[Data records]

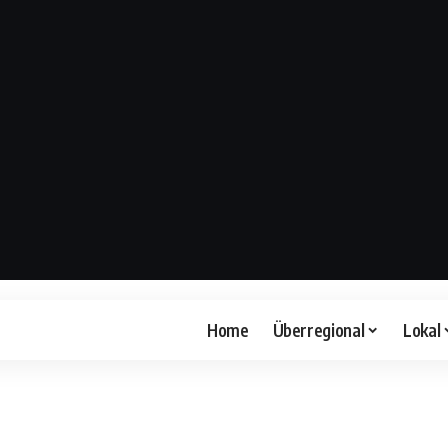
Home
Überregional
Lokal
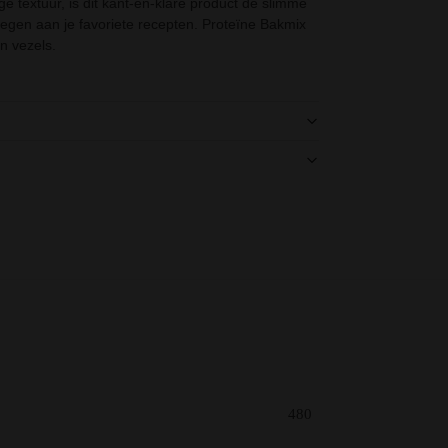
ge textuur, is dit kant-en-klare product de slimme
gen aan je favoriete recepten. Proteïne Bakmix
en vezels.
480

==

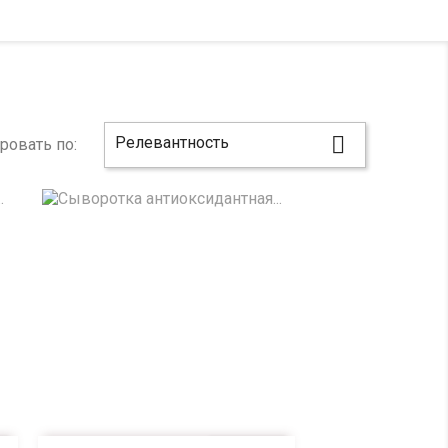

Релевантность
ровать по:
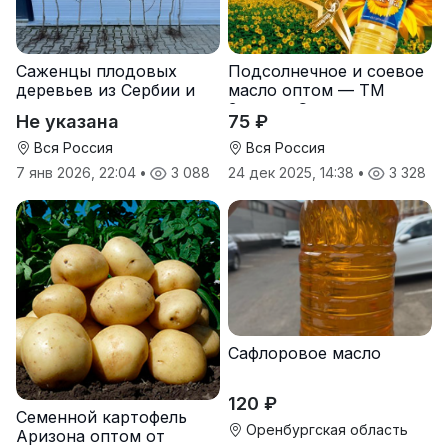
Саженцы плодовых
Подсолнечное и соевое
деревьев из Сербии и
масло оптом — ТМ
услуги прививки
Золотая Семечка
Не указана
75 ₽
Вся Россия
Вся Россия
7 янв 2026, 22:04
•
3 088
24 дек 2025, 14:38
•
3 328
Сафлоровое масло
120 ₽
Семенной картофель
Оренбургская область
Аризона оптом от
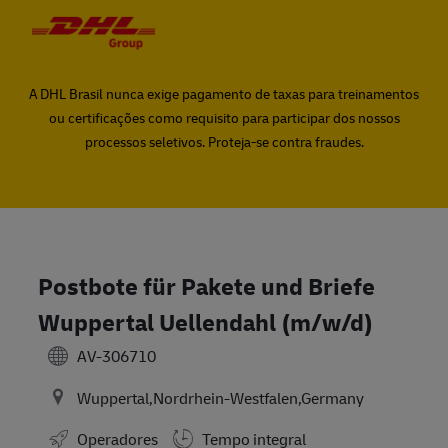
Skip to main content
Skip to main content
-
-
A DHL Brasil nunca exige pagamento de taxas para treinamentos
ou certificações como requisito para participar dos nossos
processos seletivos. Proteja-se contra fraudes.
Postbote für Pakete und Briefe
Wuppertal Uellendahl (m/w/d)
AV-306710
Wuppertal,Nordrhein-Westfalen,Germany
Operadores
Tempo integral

...

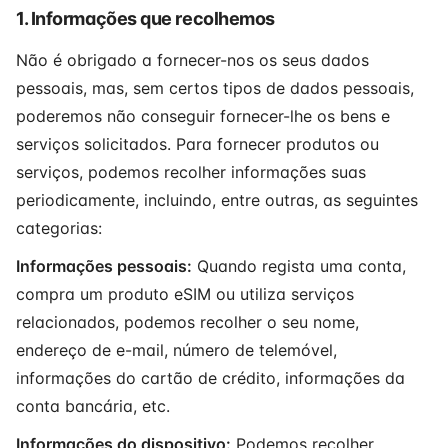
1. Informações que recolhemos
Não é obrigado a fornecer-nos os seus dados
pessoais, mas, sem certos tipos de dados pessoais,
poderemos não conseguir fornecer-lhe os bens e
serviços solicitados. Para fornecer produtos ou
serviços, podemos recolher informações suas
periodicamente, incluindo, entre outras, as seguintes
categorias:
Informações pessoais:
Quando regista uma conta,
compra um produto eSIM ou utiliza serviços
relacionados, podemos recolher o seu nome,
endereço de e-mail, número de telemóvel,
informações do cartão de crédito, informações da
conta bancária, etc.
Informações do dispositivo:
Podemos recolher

(Your goal) Copy out each line of the records where the word "fornecer" appears.

(Your response)
Não é obrigado a fornecer-nos os seus dados
poderemos não conseguir fornecer-lhe os bens e
serviços solicitados. Para fornecer produtos ou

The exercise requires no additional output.